Of course He could have, but the rest of the story shows me a couple of things I found interesting. God tells Elijah to "Arise and go to Zarephath...and dwell there. See, I have commanded a widow there to provide for you" (v9)

Elijah obeys and sure enough--when he came into the city he saw a widow who was gathering sticks. However this woman was down to her last bit of flour and oil and she was going to cook the last meal for she and her son, and then just die. She didn't have any more resources...she thought. And in the rest of the story, we find that by her doing what the prophet told her to do that the flour and the oil did not run out-- therefore she and Elijah and her household ate for many days.

Now the scripture tells us that God had in someway let the widow know He was sending someone for her to provide for.
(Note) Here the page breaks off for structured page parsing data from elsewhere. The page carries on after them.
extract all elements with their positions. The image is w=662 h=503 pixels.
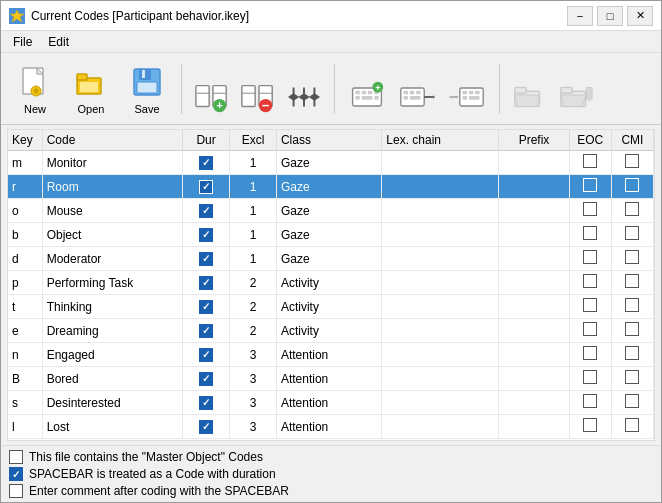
dur-checkbox[interactable] [199,300,213,314]
eoc-checkbox[interactable] [583,154,597,168]
menu-edit[interactable]: Edit [40,33,77,51]
cell-eoc[interactable] [569,367,611,391]
dur-checkbox[interactable] [199,228,213,242]
eoc-checkbox[interactable] [583,394,597,408]
table-row[interactable]: p Performing Task 2 Activity [8,271,654,295]
cell-eoc[interactable] [569,415,611,439]
cell-dur[interactable] [183,319,230,343]
cmi-checkbox[interactable] [625,346,639,360]
cell-dur[interactable] [183,199,230,223]
table-row[interactable]: e Dreaming 2 Activity [8,319,654,343]
save-button[interactable]: Save [121,60,173,120]
cmi-checkbox[interactable] [625,298,639,312]
cmi-checkbox[interactable] [625,370,639,384]
option-enter-comment-checkbox[interactable] [9,484,23,498]
cell-dur[interactable] [183,151,230,175]
cell-cmi[interactable] [611,271,653,295]
cmi-checkbox[interactable] [625,226,639,240]
option-spacebar-code-checkbox[interactable] [9,467,23,481]
dur-checkbox[interactable] [199,276,213,290]
cmi-checkbox[interactable] [625,418,639,432]
cell-cmi[interactable] [611,151,653,175]
cell-dur[interactable] [183,175,230,199]
table-row[interactable]: b Object 1 Gaze [8,223,654,247]
add-col-button[interactable]: + [190,60,234,120]
del-col-button[interactable]: − [236,60,280,120]
cell-eoc[interactable] [569,199,611,223]
cell-cmi[interactable] [611,343,653,367]
cell-cmi[interactable] [611,175,653,199]
cell-dur[interactable] [183,271,230,295]
cell-eoc[interactable] [569,391,611,415]
eoc-checkbox[interactable] [583,226,597,240]
cell-cmi[interactable] [611,247,653,271]
eoc-checkbox[interactable] [583,178,597,192]
dur-checkbox[interactable] [199,372,213,386]
save-folder-button[interactable] [554,60,598,120]
cell-cmi[interactable] [611,199,653,223]
cmi-checkbox[interactable] [625,202,639,216]
cell-eoc[interactable] [569,175,611,199]
table-row[interactable]: s Desinterested 3 Attention [8,391,654,415]
cell-dur[interactable] [183,223,230,247]
table-row[interactable]: t Thinking 2 Activity [8,295,654,319]
eoc-checkbox[interactable] [583,202,597,216]
table-row[interactable]: d Moderator 1 Gaze [8,247,654,271]
cell-cmi[interactable] [611,319,653,343]
dur-checkbox[interactable] [199,180,213,194]
table-row[interactable]: n Engaged 3 Attention [8,343,654,367]
cmi-checkbox[interactable] [625,154,639,168]
table-row[interactable]: l Lost 3 Attention [8,415,654,439]
cell-cmi[interactable] [611,415,653,439]
eoc-checkbox[interactable] [583,298,597,312]
cell-eoc[interactable] [569,295,611,319]
cell-eoc[interactable] [569,319,611,343]
cell-dur[interactable] [183,247,230,271]
cmi-checkbox[interactable] [625,394,639,408]
table-row[interactable]: m Monitor 1 Gaze [8,151,654,175]
cell-dur[interactable] [183,367,230,391]
cmi-checkbox[interactable] [625,322,639,336]
eoc-checkbox[interactable] [583,346,597,360]
table-row[interactable]: o Mouse 1 Gaze [8,199,654,223]
eoc-checkbox[interactable] [583,370,597,384]
arrow-right-button[interactable] [393,60,441,120]
dur-checkbox[interactable] [199,252,213,266]
eoc-checkbox[interactable] [583,322,597,336]
cell-cmi[interactable] [611,391,653,415]
cmi-checkbox[interactable] [625,178,639,192]
eoc-checkbox[interactable] [583,274,597,288]
cell-eoc[interactable] [569,271,611,295]
cell-dur[interactable] [183,343,230,367]
minimize-button[interactable]: − [567,6,593,26]
dur-checkbox[interactable] [199,324,213,338]
cmi-checkbox[interactable] [625,274,639,288]
open-folder-button[interactable] [508,60,552,120]
keyboard-button[interactable]: + [343,60,391,120]
cell-eoc[interactable] [569,151,611,175]
cell-dur[interactable] [183,415,230,439]
cell-cmi[interactable] [611,295,653,319]
cell-cmi[interactable] [611,223,653,247]
cmi-checkbox[interactable] [625,250,639,264]
dur-checkbox[interactable] [199,396,213,410]
cell-eoc[interactable] [569,223,611,247]
cell-dur[interactable] [183,391,230,415]
eoc-checkbox[interactable] [583,250,597,264]
table-row[interactable]: B Bored 3 Attention [8,367,654,391]
cell-dur[interactable] [183,295,230,319]
table-row[interactable]: r Room 1 Gaze [8,175,654,199]
arrow-left-button[interactable] [443,60,491,120]
cell-eoc[interactable] [569,343,611,367]
dur-checkbox[interactable] [199,156,213,170]
maximize-button[interactable]: □ [597,6,623,26]
cell-cmi[interactable] [611,367,653,391]
eoc-checkbox[interactable] [583,418,597,432]
dur-checkbox[interactable] [199,204,213,218]
menu-file[interactable]: File [5,33,40,51]
dur-checkbox[interactable] [199,420,213,434]
open-button[interactable]: Open [65,60,117,120]
cell-eoc[interactable] [569,247,611,271]
option-master-object-checkbox[interactable] [9,450,23,464]
new-button[interactable]: ★ New [9,60,61,120]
So that had to mean He was going to provide for her as well. But she got down to her last meal before the answer showed up.
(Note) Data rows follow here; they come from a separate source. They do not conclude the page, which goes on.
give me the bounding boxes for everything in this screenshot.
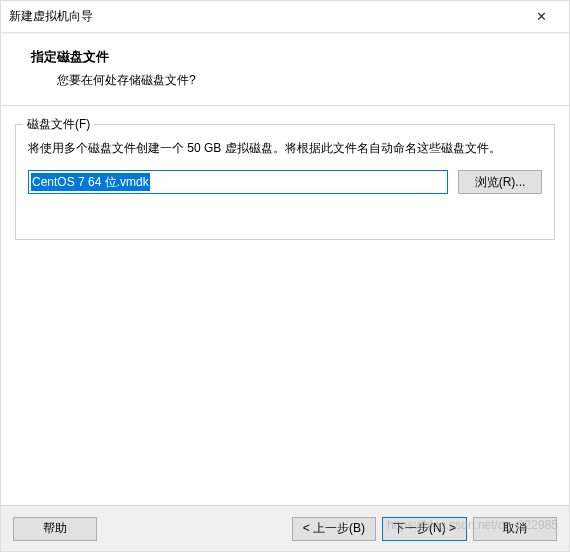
next-button[interactable]: 下一步(N) >: [382, 517, 467, 541]
group-description: 将使用多个磁盘文件创建一个 50 GB 虚拟磁盘。将根据此文件名自动命名这些磁盘…: [28, 139, 542, 158]
disk-file-input[interactable]: CentOS 7 64 位.vmdk: [28, 170, 448, 194]
wizard-header: 指定磁盘文件 您要在何处存储磁盘文件?: [1, 33, 569, 106]
close-icon: ✕: [536, 9, 547, 24]
group-legend: 磁盘文件(F): [23, 116, 94, 133]
wizard-footer: 帮助 < 上一步(B) 下一步(N) > 取消: [1, 505, 569, 551]
browse-button[interactable]: 浏览(R)...: [458, 170, 542, 194]
cancel-button[interactable]: 取消: [473, 517, 557, 541]
disk-file-value: CentOS 7 64 位.vmdk: [31, 173, 150, 191]
header-subtitle: 您要在何处存储磁盘文件?: [57, 72, 549, 89]
wizard-window: 新建虚拟机向导 ✕ 指定磁盘文件 您要在何处存储磁盘文件? 磁盘文件(F) 将使…: [0, 0, 570, 552]
back-button[interactable]: < 上一步(B): [292, 517, 376, 541]
titlebar: 新建虚拟机向导 ✕: [1, 1, 569, 33]
disk-file-group: 磁盘文件(F) 将使用多个磁盘文件创建一个 50 GB 虚拟磁盘。将根据此文件名…: [15, 124, 555, 240]
header-title: 指定磁盘文件: [31, 48, 549, 66]
help-button[interactable]: 帮助: [13, 517, 97, 541]
content-area: 磁盘文件(F) 将使用多个磁盘文件创建一个 50 GB 虚拟磁盘。将根据此文件名…: [1, 106, 569, 505]
window-title: 新建虚拟机向导: [9, 8, 521, 25]
file-row: CentOS 7 64 位.vmdk 浏览(R)...: [28, 170, 542, 194]
close-button[interactable]: ✕: [521, 3, 561, 31]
Also, though God could have supernaturally provided water for Elijah, he didn't. Elijah, though a righteous person who was in the will of God, was affected by the drought just like everyone else. He had a resource that dried up and he had to move on. But God had a place for him to go. And he became the answer for someone else. It's like he and the widow formed a joint venture that benefited them both.

As I'm thinking about this series of events, it's another example of how God provides for us when we trust Him. Lets me know that it doesn't matter if the resources I've depended on in the past have dried up. He still has provision elsewhere, and when I'm willing to get out of my comfort zone and move on when He tells me, it can mean not only a blessing for me, but for someone else as well.

1 comment:

  1. Wow! That was really powerful! Can't wait to see what you do with this pix! You are so creative!